### WHAT YOU NEED TO DO
Every line below that holds the string "werk" should be copied.

### Page images and extracted text
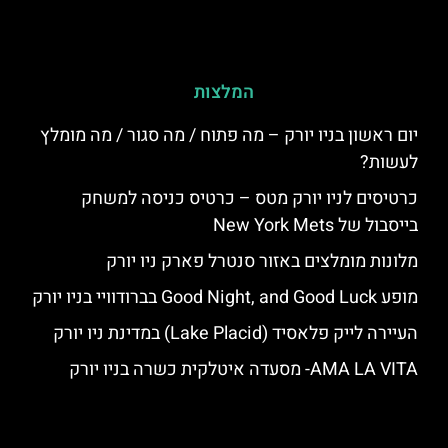
המלצות
יום ראשון בניו יורק – מה פתוח / מה סגור / מה מומלץ
לעשות?
כרטיסים לניו יורק מטס – כרטיס כניסה למשחק
בייסבול של New York Mets
מלונות מומלצים באזור סנטרל פארק ניו יורק
מופע Good Night, and Good Luck בברודוויי בניו יורק
העיירה לייק פלאסיד (Lake Placid) במדינת ניו יורק
AMA LA VITA- מסעדה איטלקית כשרה בניו יורק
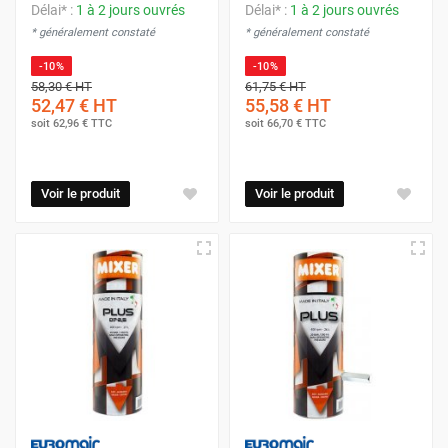
Délai* :
1 à 2 jours ouvrés
Délai* :
1 à 2 jours ouvrés
* généralement constaté
* généralement constaté
-10%
-10%
58,30 €
HT
61,75 €
HT
52,47 €
HT
55,58 €
HT
soit
62,96 €
TTC
soit
66,70 €
TTC
Voir le produit
Voir le produit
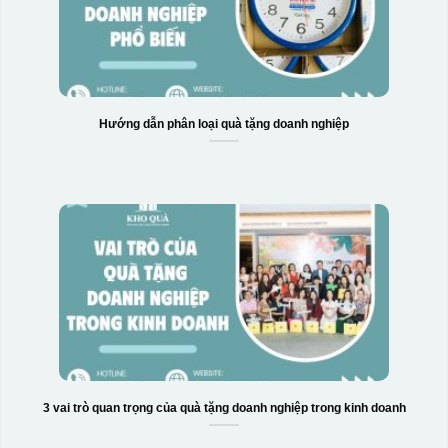
Hướng dẫn phân loại quà tặng doanh nghiệp
3 vai trò quan trọng của quà tặng doanh nghiệp trong kinh doanh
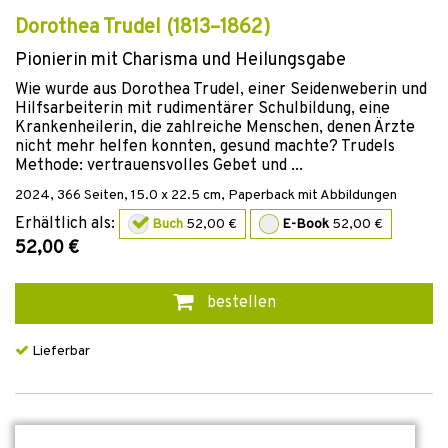
Dorothea Trudel (1813–1862)
Pionierin mit Charisma und Heilungsgabe
Wie wurde aus Dorothea Trudel, einer Seidenweberin und
Hilfsarbeiterin mit rudimentärer Schulbildung, eine
Krankenheilerin, die zahlreiche Menschen, denen Ärzte
nicht mehr helfen konnten, gesund machte? Trudels
Methode: vertrauensvolles Gebet und ...
2024
,
366
Seiten, 15.0 x 22.5 cm,
Paperback mit Abbildungen
Erhältlich als:
Buch
52,00 €
E-Book
52,00 €
52,00 €
bestellen
Lieferbar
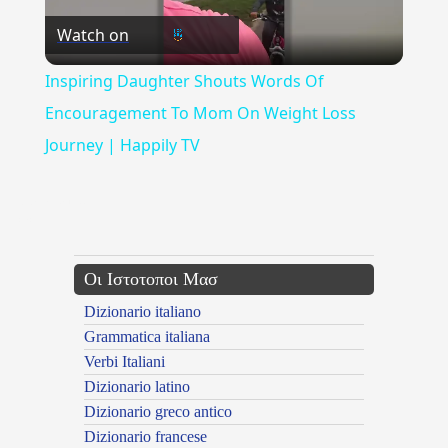
Watch on
Video
Inspiring Daughter Shouts Words Of
Encouragement To Mom On Weight Loss
Journey | Happily TV
{{ID:PAGAINW100}}
---CACHE---
Οι Ιστοτοποι Μασ
Dizionario italiano
Grammatica italiana
Verbi Italiani
Dizionario latino
Dizionario greco antico
Dizionario francese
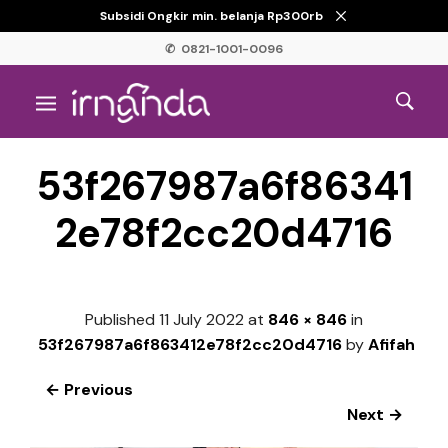
Subsidi Ongkir min. belanja Rp300rb
✆ 0821-1001-0096
53f267987a6f86341
2e78f2cc20d4716
Published
11 July 2022
at
846 × 846
in
53f267987a6f863412e78f2cc20d4716
by
Afifah
← Previous
Next →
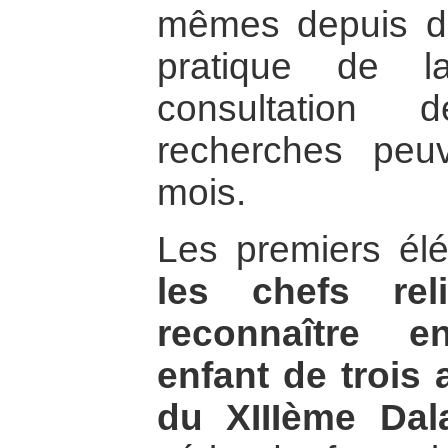
mêmes depuis de
pratique de l
consultation 
recherches peuv
mois.
Les premiers él
les chefs rel
reconnaître e
enfant de trois 
du XIIIème Dal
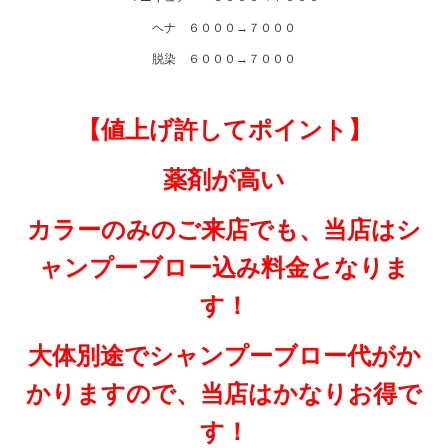
ヘナ ６０００→７０００
脱染 ６０００→７０００
【値上げ許してポイント】
薬剤が高い
カラーのみのご来店でも、当店はシ
ャンプーブロー込み料金となりま
す！
大体別途でシャンプーブロー代がか
かりますので、当店はかなりお得で
す！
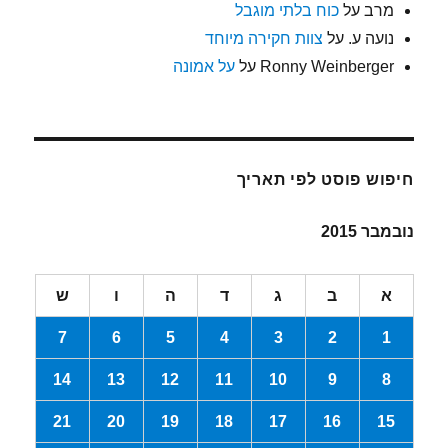
מרב
על
כוח בלתי מוגבל
נועה ע.
על
צוות חקירה מיוחד
Ronny Weinberger
על
על אמונה
חיפוש פוסט לפי תאריך
נובמבר 2015
א
ב
ג
ד
ה
ו
ש
7
6
5
4
3
2
1
14
13
12
11
10
9
8
21
20
19
18
17
16
15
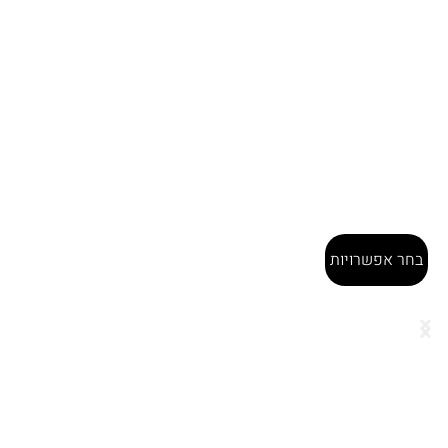
בחר אפשרויות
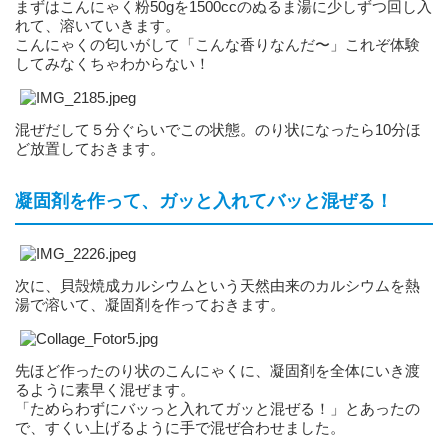
まずはこんにゃく粉50gを1500ccのぬるま湯に少しずつ回し入
れて、溶いていきます。
こんにゃくの匂いがして「こんな香りなんだ〜」これぞ体験
してみなくちゃわからない！
混ぜだして５分ぐらいでこの状態。のり状になったら10分ほ
ど放置しておきます。
凝固剤を作って、ガッと入れてバッと混ぜる！
次に、貝殻焼成カルシウムという天然由来のカルシウムを熱
湯で溶いて、凝固剤を作っておきます。
先ほど作ったのり状のこんにゃくに、凝固剤を全体にいき渡
るように素早く混ぜます。
「ためらわずにバッっと入れてガッと混ぜる！」とあったの
で、すくい上げるように手で混ぜ合わせました。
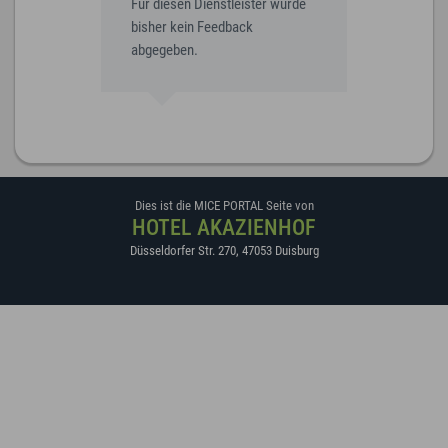
Für diesen Dienstleister wurde
bisher kein Feedback
abgegeben.
Dies ist die MICE PORTAL Seite von
HOTEL AKAZIENHOF
Düsseldorfer Str. 270
,
47053
Duisburg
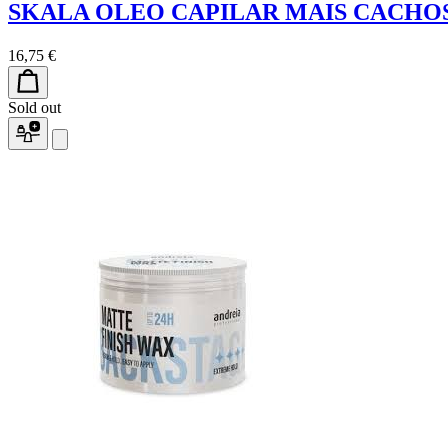
SKALA OLEO CAPILAR MAIS CACHO
16,75 €
Sold out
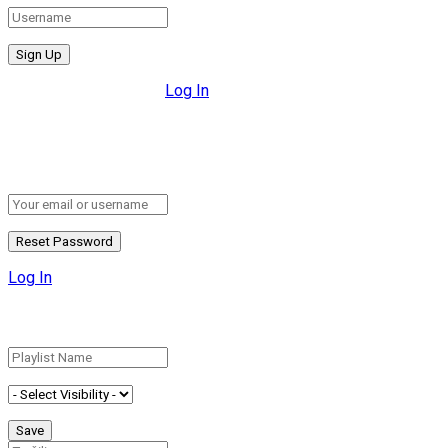
All fields are required.
Log In
Retrieve your password
Please enter your username or email address to reset your pa
Log In
Add New Playlist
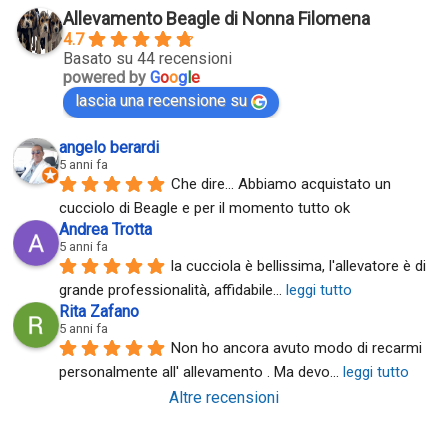
Allevamento Beagle di Nonna Filomena
4.7
Basato su 44 recensioni
powered by
G
o
o
g
l
e
lascia una recensione su
angelo berardi
5 anni fa
Che dire... Abbiamo acquistato un 
cucciolo di Beagle e per il momento tutto ok
Andrea Trotta
5 anni fa
la cucciola è bellissima, l'allevatore è di 
grande professionalità, affidabile
... 
leggi tutto
Rita Zafano
5 anni fa
Non ho ancora avuto modo di recarmi 
personalmente all' allevamento . Ma devo
... 
leggi tutto
Altre recensioni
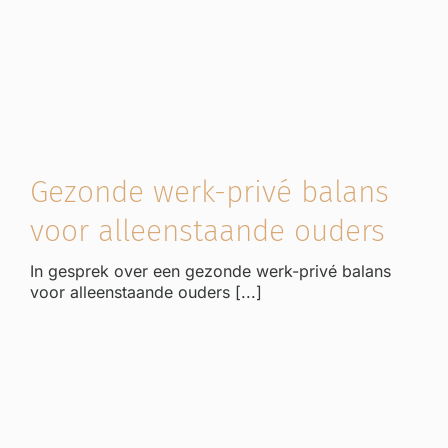
Gezonde werk-privé balans
voor alleenstaande ouders
In gesprek over een gezonde werk-privé balans
voor alleenstaande ouders [...]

### RESULT OF THE TASK
Gezonde werk-privé balans
In gesprek over een gezonde werk-privé balans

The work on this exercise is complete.